Chapter 1 The narrator notes that he has been absent from Paris for many years, though he adores the city, and in those years it has been transformed. He asks permission to speak about this old Paris of his youth as though it still existed, for, he says, you are indifferent to your native city as long as you are no longer there, but as soon as you are forced to leave its details become precious.
Hugo, in fact, wrote Les Misérables while in exile, so here narrator and author merge (as they do at other times). He suggests another reason for describing the setting in such detail: not only to preserve historical particularity, but also to preserve Paris in his memory.
Valjean and Cosette move through the streets at night. Cosette asks no questions, having grown used to Valjean’s peculiarities. Both of them trust in God. Valjean has no plan, just a suspicion that he shouldn’t return to the Gorbeau house. They cross the labyrinthine streets of the Mouffetard quarter. Near 11:00, they reach the Rue Pontoise opposite the police commissary. Valjean sees three policemen pass under the lantern, and he hastily leaves the street, reaching a square where the Rue des Postes, a 13th-century street, begin. He hides in a doorway. At that moment, four policemen with large cudgels in their hands halt in the middle of the square and point in the direction that Valjean had gone.
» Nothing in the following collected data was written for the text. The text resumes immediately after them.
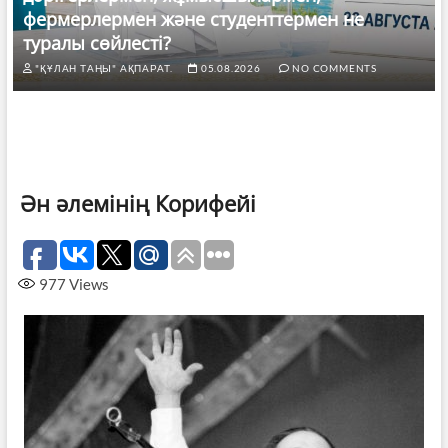
фермерлермен және студенттермен не
туралы сөйлесті?
"ҚҰЛАН ТАҢЫ" АҚПАРАТ.
05.08.2026
NO COMMENTS
Ән әлемінің Корифейі
977
Views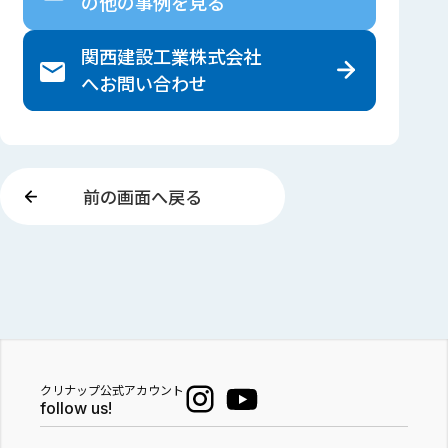
の
他の事例を見る
関西建設工業株式会社
へ
お問い合わせ
前の画面へ戻る
クリナップ公式アカウント
follow us!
One of them is Javert .
While Valjean and Cosette have remained on the edge of the city, and of society, in the Gorbeau hovel, only now do they penetrate Paris proper. The Mouffetard quarter, on the Left Bank, is one of the oldest parts of Paris and the student neighborhood (home to the Sorbonne, for example). To this day its streets are darker and windier than most of the rest of the city, and are remnants of Paris’s medieval past. Here, the benign student quarter is colored with danger, as it appears that the police are on their trail.
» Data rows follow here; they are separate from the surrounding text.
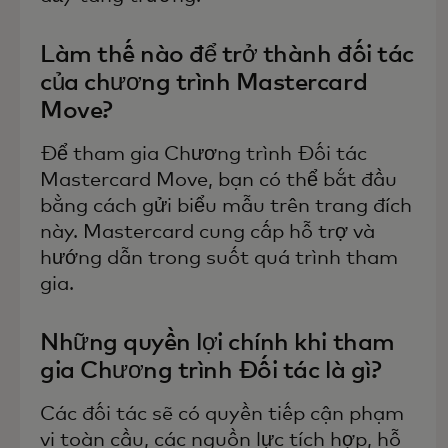
Làm thế nào để trở thành đối tác
của chương trình Mastercard
Move?
Để tham gia Chương trình Đối tác
Mastercard Move, bạn có thể bắt đầu
bằng cách gửi biểu mẫu trên trang đích
này. Mastercard cung cấp hỗ trợ và
hướng dẫn trong suốt quá trình tham
gia.
Những quyền lợi chính khi tham
gia Chương trình Đối tác là gì?
Các đối tác sẽ có quyền tiếp cận phạm
vi toàn cầu, các nguồn lực tích hợp, hỗ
Chapter 2 Valjean and Cosette slip away towards the Jardin des Plantes. Valjean begins to carry Cosette. He reaches the Pont D’Austerlitz, a bridge where he must pay 2 sous to cross. Entering a small street, he looks back and sees four shadows enter the bridge.
Paris’s bridge toll reminds us that at this time Paris, at least for many people, was the extent of one’s travels. In crossing to the Right Bank, Valjean and Cosette enter a totally different world.
Continuing on, Valjean reaches a fork and takes the right path, which leads towards the open country. He arrives at a wall. To the right the road leads to a blind alley, while to the left a more welcoming street beckons. But at the end of that lane he suddenly sees a large black form. At the time of writing there are brand-new, wide streets in Paris but at the time of this tale, the roads are unpaved and winding. All four guards are blocking the possible exits.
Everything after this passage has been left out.